When she's done talking, she says goodnight and hangs up. It's the morning. Is Matt drugging her? I haven't spoken to him nor paid him.
The amount of pressure I'm under to fix my problems is moderate. My need to let them get worse breaks the imaginary scale. There is something wonderful about triggering the inner volatile core of yourself into erupting. People bide their anger constantly. Take most patients who threaten to harm others for example. Or humans who drink their anxieties away. Nothing gets resolved. That is the point of self destruction, to experience the worst and start over again.

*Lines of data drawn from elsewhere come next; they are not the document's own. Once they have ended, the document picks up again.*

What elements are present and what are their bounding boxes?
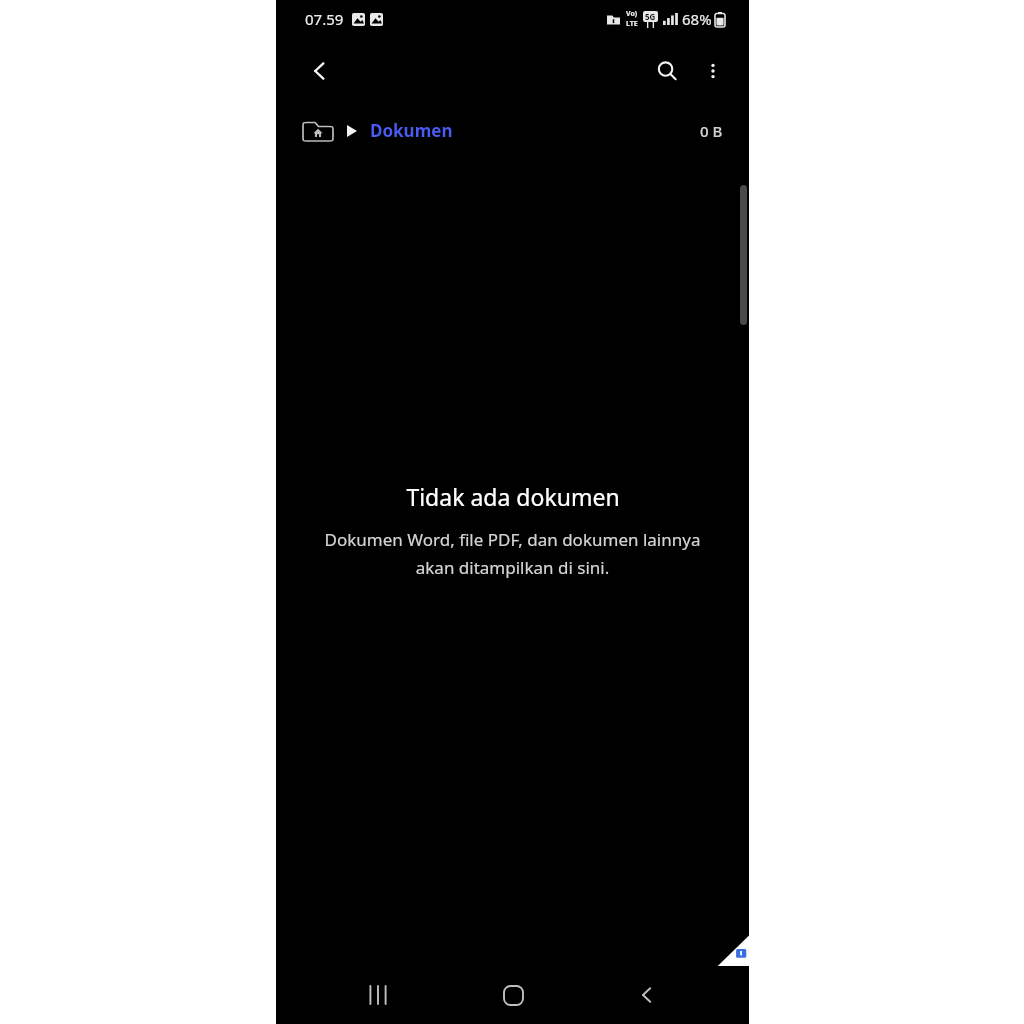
staticText: 68% <box>682 9 712 29</box>
staticText: 0 B <box>700 121 723 141</box>
staticText: 5G <box>645 11 656 22</box>
staticText: 07.59 <box>305 9 344 29</box>
button[interactable]: Home <box>481 966 545 1024</box>
button[interactable]: Search <box>643 47 691 95</box>
staticText: LTE <box>626 19 638 29</box>
button[interactable]: Back <box>296 47 344 95</box>
staticText: Vo) <box>626 9 638 19</box>
button[interactable]: Back <box>615 966 679 1024</box>
staticText: Dokumen Word, file PDF, dan dokumen lain… <box>316 528 709 579</box>
button[interactable]: More options <box>691 49 735 93</box>
button[interactable]: Home folder <box>302 118 334 144</box>
button[interactable]: Dokumen <box>370 119 453 142</box>
staticText: Dokumen <box>370 119 453 142</box>
button[interactable]: Recent apps <box>346 966 410 1024</box>
staticText: Tidak ada dokumen <box>406 481 620 512</box>
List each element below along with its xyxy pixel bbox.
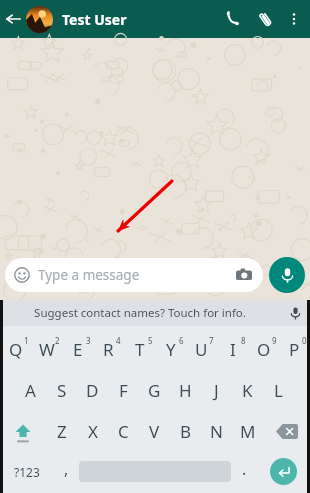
button[interactable]: A: [15, 370, 46, 411]
staticText: 6: [179, 335, 184, 346]
button[interactable]: C: [108, 411, 139, 452]
button[interactable]: V: [139, 411, 170, 452]
staticText: V: [149, 420, 160, 443]
staticText: L: [274, 379, 283, 402]
button[interactable]: ,: [53, 452, 79, 491]
button[interactable]: T: [124, 329, 155, 370]
button[interactable]: H: [170, 370, 201, 411]
staticText: P: [289, 338, 300, 361]
button[interactable]: W: [31, 329, 62, 370]
button[interactable]: Call: [215, 0, 249, 38]
button[interactable]: Q: [0, 329, 31, 370]
button[interactable]: Y: [155, 329, 186, 370]
staticText: H: [179, 379, 192, 402]
button[interactable]: I: [217, 329, 248, 370]
staticText: ,: [64, 458, 69, 480]
button[interactable]: L: [263, 370, 294, 411]
button[interactable]: Enter: [257, 452, 310, 491]
staticText: U: [195, 338, 208, 361]
button[interactable]: Contact photo: [26, 6, 53, 33]
button[interactable]: Type a message: [5, 258, 263, 292]
button[interactable]: Back: [0, 0, 26, 38]
staticText: 4: [116, 335, 121, 346]
staticText: 2: [55, 335, 60, 346]
staticText: 5: [148, 335, 153, 346]
staticText: 9: [272, 335, 277, 346]
staticText: R: [103, 338, 114, 361]
staticText: B: [180, 420, 192, 443]
staticText: ?123: [14, 464, 40, 480]
button[interactable]: G: [139, 370, 170, 411]
staticText: Z: [57, 420, 67, 443]
button[interactable]: O: [248, 329, 279, 370]
button[interactable]: Shift: [0, 411, 46, 452]
button[interactable]: E: [62, 329, 93, 370]
button[interactable]: K: [232, 370, 263, 411]
button[interactable]: ?123: [0, 452, 53, 491]
button[interactable]: Backspace: [263, 411, 310, 452]
button[interactable]: Z: [46, 411, 77, 452]
staticText: S: [57, 379, 67, 402]
staticText: 1: [24, 335, 29, 346]
staticText: .: [242, 458, 247, 480]
staticText: I: [230, 338, 236, 361]
staticText: Test User: [62, 10, 127, 29]
staticText: 3: [86, 335, 91, 346]
staticText: A: [25, 379, 36, 402]
button[interactable]: X: [77, 411, 108, 452]
staticText: T: [135, 338, 145, 361]
staticText: 0: [302, 335, 307, 346]
staticText: K: [242, 379, 253, 402]
button[interactable]: .: [231, 452, 257, 491]
staticText: O: [257, 338, 271, 361]
button[interactable]: P: [279, 329, 310, 370]
staticText: C: [118, 420, 129, 443]
button[interactable]: D: [77, 370, 108, 411]
button[interactable]: B: [170, 411, 201, 452]
button[interactable]: F: [108, 370, 139, 411]
staticText: F: [119, 379, 128, 402]
button[interactable]: R: [93, 329, 124, 370]
staticText: J: [214, 379, 219, 402]
staticText: W: [39, 338, 55, 361]
staticText: N: [210, 420, 223, 443]
staticText: G: [148, 379, 161, 402]
staticText: D: [86, 379, 99, 402]
staticText: Type a message: [38, 266, 140, 284]
staticText: Suggest contact names? Touch for info.: [34, 305, 246, 321]
button[interactable]: Voice input: [280, 300, 310, 326]
staticText: 7: [209, 335, 214, 346]
button[interactable]: U: [186, 329, 217, 370]
button[interactable]: Voice message: [269, 257, 305, 293]
button[interactable]: N: [201, 411, 232, 452]
staticText: 8: [241, 335, 246, 346]
staticText: M: [240, 420, 256, 443]
button[interactable]: J: [201, 370, 232, 411]
staticText: Y: [166, 338, 176, 361]
button[interactable]: S: [46, 370, 77, 411]
staticText: X: [88, 420, 98, 443]
button[interactable]: Suggest contact names? Touch for info.: [0, 300, 310, 326]
button[interactable]: Camera: [234, 265, 254, 285]
staticText: E: [73, 338, 83, 361]
staticText: Q: [9, 338, 23, 361]
button[interactable]: Attach: [249, 0, 281, 38]
button[interactable]: More options: [281, 0, 307, 38]
button[interactable]: M: [232, 411, 263, 452]
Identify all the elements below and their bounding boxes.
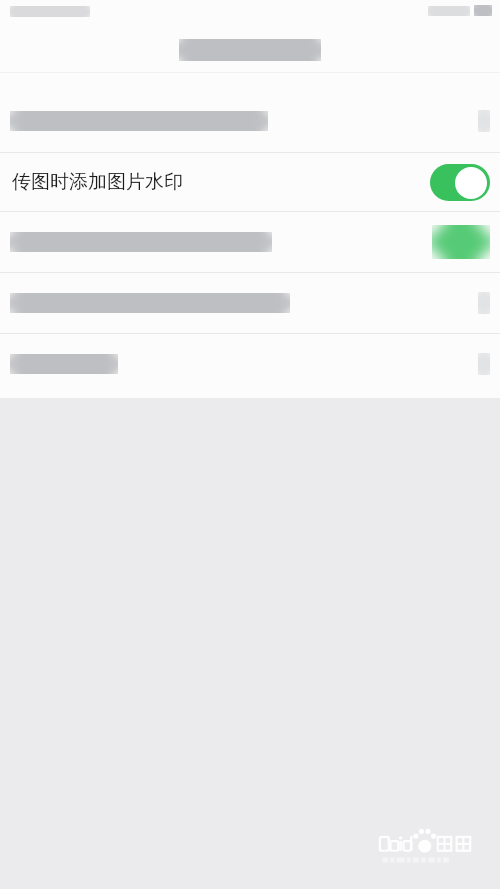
button[interactable]: 传图时添加图片水印: [0, 153, 500, 211]
button[interactable]: [0, 212, 500, 272]
button[interactable]: [0, 273, 500, 333]
button[interactable]: [0, 334, 500, 394]
button[interactable]: 传图时添加图片水印开关: [430, 164, 490, 201]
staticText: 传图时添加图片水印: [12, 170, 183, 194]
button[interactable]: [0, 90, 500, 152]
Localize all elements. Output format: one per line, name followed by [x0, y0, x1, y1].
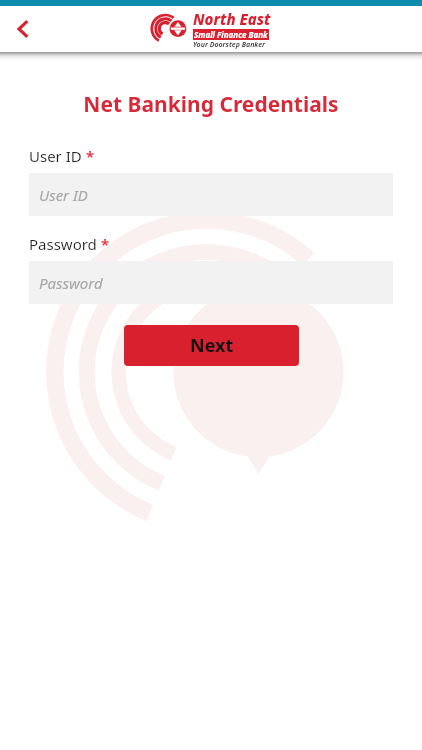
staticText: Your Doorstep Banker	[193, 40, 266, 50]
staticText: *	[86, 146, 95, 166]
button[interactable]: User ID	[29, 173, 393, 216]
staticText: User ID	[29, 146, 82, 166]
staticText: User ID	[39, 185, 88, 205]
staticText: Password	[39, 273, 103, 293]
button[interactable]: Next	[124, 325, 299, 366]
button[interactable]: Password	[29, 261, 393, 304]
staticText: Small Finance Bank	[194, 29, 268, 40]
staticText: Net Banking Credentials	[29, 90, 393, 119]
staticText: North East	[193, 9, 271, 29]
staticText: *	[101, 234, 110, 254]
staticText: Password	[29, 234, 97, 254]
button[interactable]: Back	[0, 6, 46, 52]
staticText: Next	[190, 333, 234, 358]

The rest of the morning before returning to work is spent snorting coke to sober myself from the opiate high I used to ward away the effective stimulants from earlier. I watch the news as well. Information no one is going to use in their everyday lives gets spat at me through the screen; this includes updates on celebrity marriages and news about neo pop music. I end up sitting through about thirty minutes of this superficial channel before I realize I must go.
Once it's time to leave the house, a sick feeling hits me. I have sunk so low by relapsing and going mad. The day I acted on my declining mental health by using should've sounded an alarm in my brain that things weren't alright. There is no going back now, for my natural propensities have taken over my moral conscience and that will not change for awhile. Nothing is worth it.